CAE TAN CSA EVENT
WEDNESDAY 13TH NOVEMBER 2019
CINEMA & CO SWANSEA
On Wednesday 13th November, representatives from 4theRegion attended an event entitled, Sustainable Food Production: Potential for CSA in Wales. This is our write up of the event, intended to capture the key discussion points, themes and “actions arising”.
Event Report
Cinema & Co in Swansea City Centre was packed out on Wed 13th November 2019, with a diverse mix of people from organisations and communities across the region, to hear more about the work of Cae Tan CSA and co-create some answers to a central question: how might we develop more Community Supported Agriculture in Wales?
The event was organised by Cae Tan, Wales’ largest Community Supported Agriculture initiative. Based on Gower, Cae Tan supplies locally grown veg boxes to 120 Swansea households, and over the last 5 years has created a thriving community around its biodynamic farm. Cae Tan offers volunteering and learning opportunities to a range of groups and individuals, such as local schools, raising awareness of sustainable farming and reconnecting people to the land and their food.
Rupert Dunn, founder of St Davids based CSA Torth y Tir chaired the event, which opened with a film screening about the work of the FAO, the Food & Agriculture Organisation of the United Nations. Featuring interviews with farmers around the world, the film highlighted the importance of Agroecology as a means of addressing the root causes of hunger, poverty and inequality by helping to transform food systems and build resilient livelihoods, through a holistic approach that balances the three dimensions of sustainability – social, economic and environmental.
Printable PDF Report: Food Sovereignty, CSAs and Agroecology – for the Region
“Agroecology is the science of sustainable farming as well as a political movement that aims to improve the way food is grown and processed globally.”

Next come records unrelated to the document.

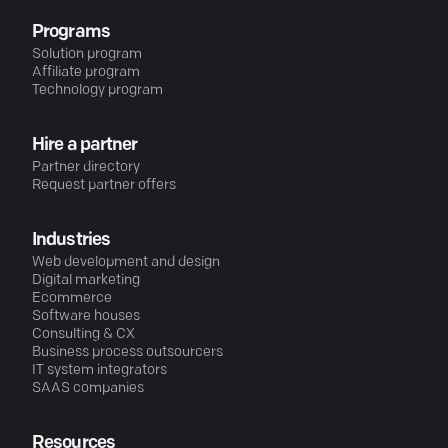
Programs
Solution program
Affiliate program
Technology program
Hire a partner
Partner directory
Request partner offers
Industries
Web development and design
Digital marketing
Ecommerce
Software houses
Consulting & CX
Business process outsourcers
IT system integrators
SAAS companies
Resources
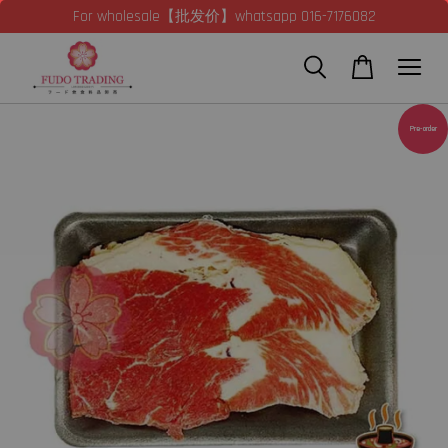
For wholesale【批发价】whatsapp 016-7176082
Pre-order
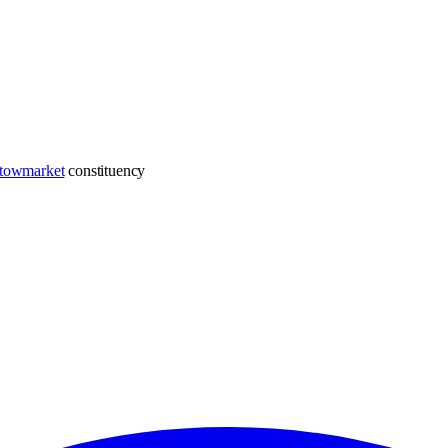
towmarket
constituency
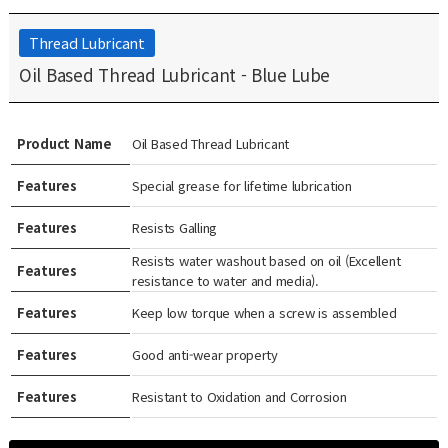
Thread Lubricant
Oil Based Thread Lubricant - Blue Lube
Product Name
Oil Based Thread Lubricant
Features
Special grease for lifetime lubrication
Features
Resists Galling
Resists water washout based on oil (Excellent
Features
resistance to water and media).
Features
Keep low torque when a screw is assembled
Features
Good anti-wear property
Features
Resistant to Oxidation and Corrosion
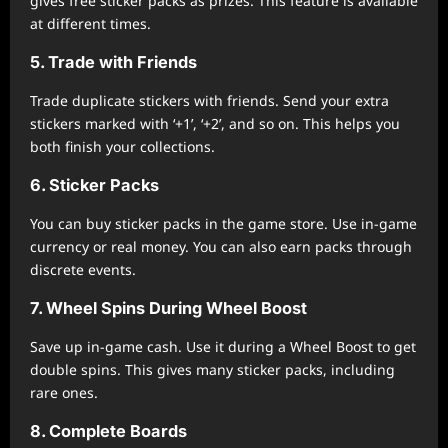
gives free sticker packs as prizes. This feature is available
at different times.
5. Trade with Friends
Trade duplicate stickers with friends. Send your extra
stickers marked with ‘+1’, ‘+2’, and so on. This helps you
both finish your collections.
6. Sticker Packs
You can buy sticker packs in the game store. Use in-game
currency or real money. You can also earn packs through
discrete events.
7. Wheel Spins During Wheel Boost
Save up in-game cash. Use it during a Wheel Boost to get
double spins. This gives many sticker packs, including
rare ones.
8. Complete Boards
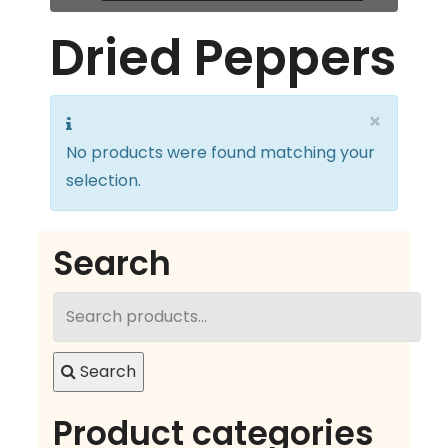
Dried Peppers
×
No products were found matching your
selection.
Search
Search
for:
Search
Product categories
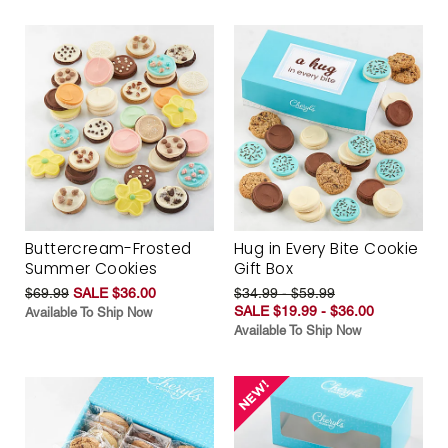
Buttercream-Frosted
Hug in Every Bite Cookie
Summer Cookies
Gift Box
$69.99
SALE $36.00
$34.99 - $59.99
SALE $19.99 - $36.00
Available To Ship Now
Available To Ship Now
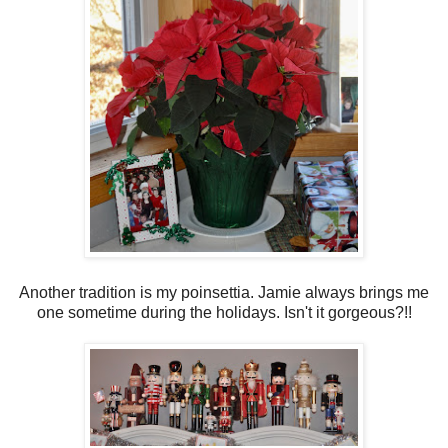
Another tradition is my poinsettia. Jamie always brings me
one sometime during the holidays. Isn't it gorgeous?!!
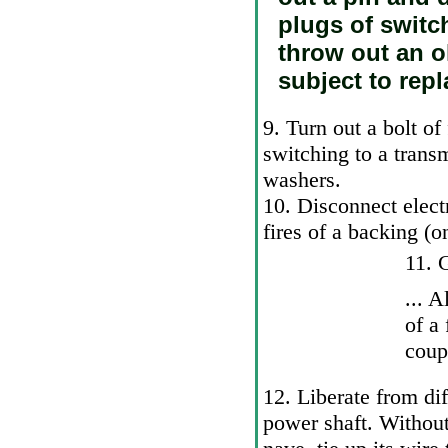
plugs of switc
throw out an ol
subject to repl
9. Turn out a bolt of
switching to a trans
washers.
10. Disconnect elect
fires of a backing (o
11. G
... 
of a
coup
12. Liberate from diff
power shaft. Without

“It’s an exciting time for the agroecology and food sovereignty movements around the world,” said Rupert. “Through the diversity of perspectives of farmers in different countries, there are common threads emerging about the benefits of a return to the traditional ways of managing the land – farming practices that have proven to be sustainable over generations. We can also see how agroecology is not just a set of techniques. It’s about a way of life, community, culture. It’s a completely different understanding of how food is grown, which impacts every aspect of life for people and the environment.”
From a global perspective, Rupert shifted focus to the agroecology movement here in Wales, which includes the development of Community Supported Agriculture and is raising serious questions about the way “economic scale” farming is negatively impacting our environment and our well-being – particularly the well-being of farmers themselves.
The meeting agreed that there is an urgent need to transform our food system here in Wales, and a huge opportunity to create a more resilient, more equal and healthier society, if we are able to successfully speed up and scale the creation of more CSAs and more investment in sustainable agricultural practices.
The agroecology movement is not just about agriculture. It has to be a political, strategic and collaborative movement. Rupert concluded his introduction by saying that in conventional farming, and in our current food system, the knowledge of ordinary farmers is not being valued enough. “Economics is pushing farmers into monocultures, where they have to keep 600 cows instead of 60 and can’t grow varied crops”. And yet they know this isn’t sustainable, either ecologically, or in terms of food sovereignty for the population of Wales.
“What we need to create is a “dialogue of knowing” based on the wisdom of farmers about their land. Let’s work together to identify obstacles and figure out how we can work differently.”
Tom Kane, who is the director of Cae Tan CSA, spoke next about his experiences of creating Wales’ largest community supported agriculture project. He outlined some of the benefits of the model, which include a guaranteed fair income for growers throughout the year, because households “subscribe” in advance and growers know that whatever they produce, they have a market for.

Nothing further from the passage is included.